上 下
2 / 18

なんか報奨金の金額が・・・?

しおりを挟む
 とりあえず今後のことについてはまた考えないといけない。指の再生治療の金額を考えると、今の貯金全部使っても足りないからな。

 報奨金などの手続きはかなり自動化されており、魔物の査定は係の人がするんだが、そのあとの手続きはすべて自動である。査定の後に渡されたプレートと登録証を装置に入れると、階位に合わせて実績ポイントが登録され、報酬額が支払われることになる。
 この装置はかなり昔にいた天才発明家が開発したもので、主要な都市にはすべて置かれている。世界中の冒険者のデータの登録や集計が自動で行うことができるようにしたものらしい。これができる前は受付で随時対応していたらしく、集計にも時間がかかっていたようだ。

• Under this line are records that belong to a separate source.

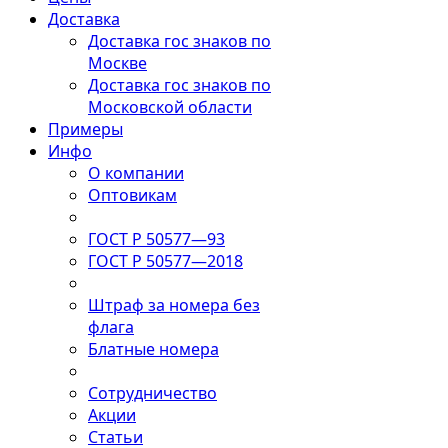
Доставка
Доставка гос знаков по
Москве
Доставка гос знаков по
Московской области
Примеры
Инфо
О компании
Оптовикам
ГОСТ Р 50577—93
ГОСТ Р 50577—2018
Штраф за номера без
флага
Блатные номера
Сотрудничество
Акции
Статьи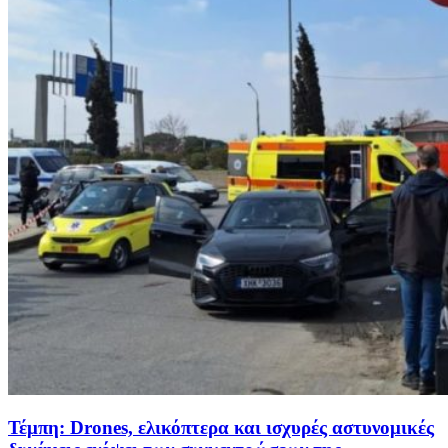
Τέμπη: Drones, ελικόπτερα και ισχυρές αστυνομικές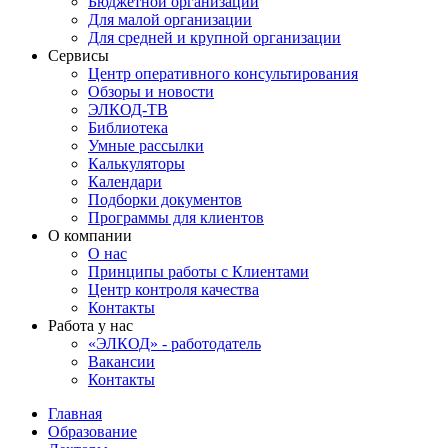
Бюджетной организации
Для малой организации
Для средней и крупной организации
Сервисы
Центр оперативного консультирования
Обзоры и новости
ЭЛКОД-ТВ
Библиотека
Умные рассылки
Калькуляторы
Календари
Подборки документов
Программы для клиентов
О компании
О нас
Принципы работы с Клиентами
Центр контроля качества
Контакты
Работа у нас
«ЭЛКОД» - работодатель
Вакансии
Контакты
Главная
Образование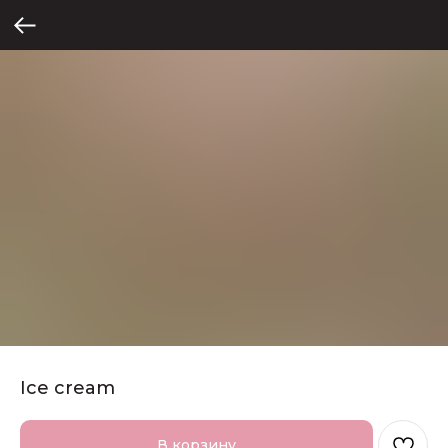
Ice cream
В корзину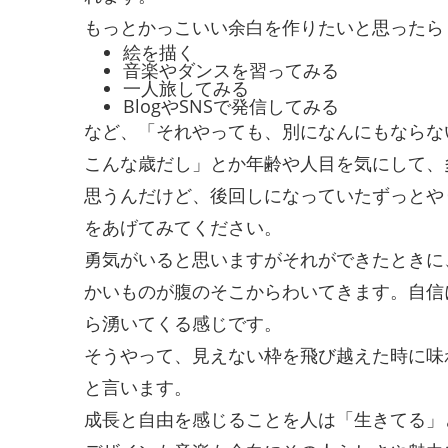
もっとかっこいい余白を作りたいと思ったら
絵を描く
音楽やダンスを習ってみる
一人旅してみる
BlogやSNSで発信してみる
など、「それやっても、別になんにもならな
こんな歳だし」とか年齢や人目を気にして、
思うんだけど、後回しになっていたずっとや
をあげてみてください。
勇気がいると思いますがそれができたときに
かいものが腹のそこからわいてきます。自信
ら湧いてくる感じです。
そうやって、見えない枠を飛び越えた時に味
と言います。
成長と自由を感じることを人は「生きてる」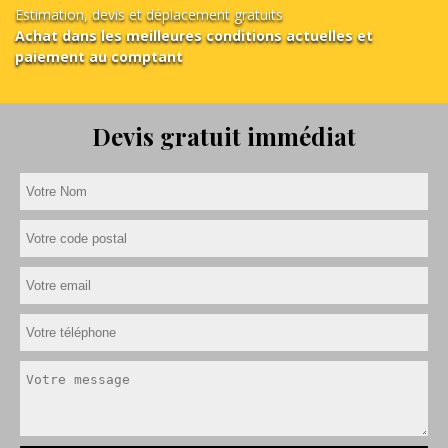
Estimation, devis et déplacement gratuits
Achat dans les meilleures conditions actuelles et
paiement au comptant
Devis gratuit immédiat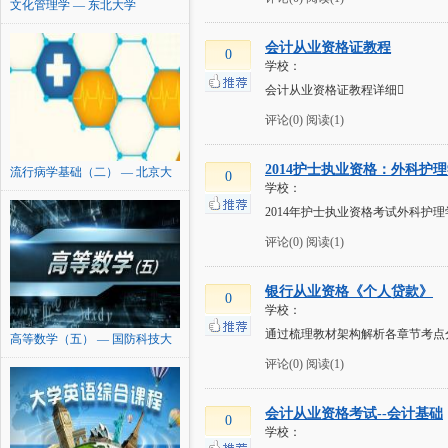
文化管理学 — 东北大学
会计从业资格证教程
0
学校：
会计从业资格证教程详细
评论(0)
阅读(1)
2014护士执业资格：外科护
流行病学基础（二） — 北京大
0
学校：
学
2014年护士执业资格考试外科护理
评论(0)
阅读(1)
银行从业资格《个人贷款》
0
学校：
通过梳理教材架构解析各章节考点
高等数学（五） — 国防科技大
学
评论(0)
阅读(1)
会计从业资格考试--会计基础
0
学校：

 換金の時にはメニューが2つあり、一つは通常通り報酬を受けて実績ポイントをためるもの、もう一つは実績ポイントがつかないが、その分報酬額を多くしてくれるというものだ。この場合、報酬額は2倍となるのでお金がないときにはこっちを選択することが多いが、多くの冒険者はギリギリの生活をしてでもポイントをためる方を選んでいる。
 もちろんお金を貯めてゆっくりと階位をあげていこうとする奴らもいるがかなりの少数派であり、他の奴らにからかわれることが多い。

 今回はさすがに治療のためにお金も貯めないといけないのでポイントを諦めるしかないだろう。ただなぜか前ほど上の階位に上がるための欲望が感じられないのはすでに諦めてしまったせいなんだろうか?腕など大きな怪我を負うとやはり階位をあげるのが難しくなるのか、あまり上昇志向がなくなるという話を聞いたことがある。


 ボタンを押そうと思ったが、そのボタンの下のカバーが外れかけていた。壊れかけているのかと思い、係の人を呼ぶとすぐにやってきた。

「またカバーが外れちまってるな。ネジがいかれたんだろう。ときどき緩んでくるんだよな。誰かがたたいたりしているのかな?」

 外されたカバーの中には上と同じようなボタンが4つあった。

「このボタンは何なんだ?」

「俺たちもよく知らないんだが、昔使っていたボタンらしい。今は使えないので、間違ってボタンを押さないようにカバーをするように言われているんだよ。何か問題があったら困るからすぐに対応するようにときつく言われているんだ。
 それだったらボタンを取り外したらと思うだろ?けどボタンを取り外すと装置自体が壊れてしまう可能性もあって取り外せないんだとさ。」

「そうなのか。」

「すまんが修理道具を持ってくるからそれまでこれを間違って押さないように見といてくれるか?まあこの時間だから誰も来ないと思うけどな。」

 そういって係の人は修理道具を取りに行ったようだ。今回は夕べのうちに討伐を完了して明け方に戻ってきたのでこの時間には冒険者役場には冒険者はいない。まあ魔物狩りに行っていない連中はおそらく1階の食堂で酒でも飲んでいるのだろう。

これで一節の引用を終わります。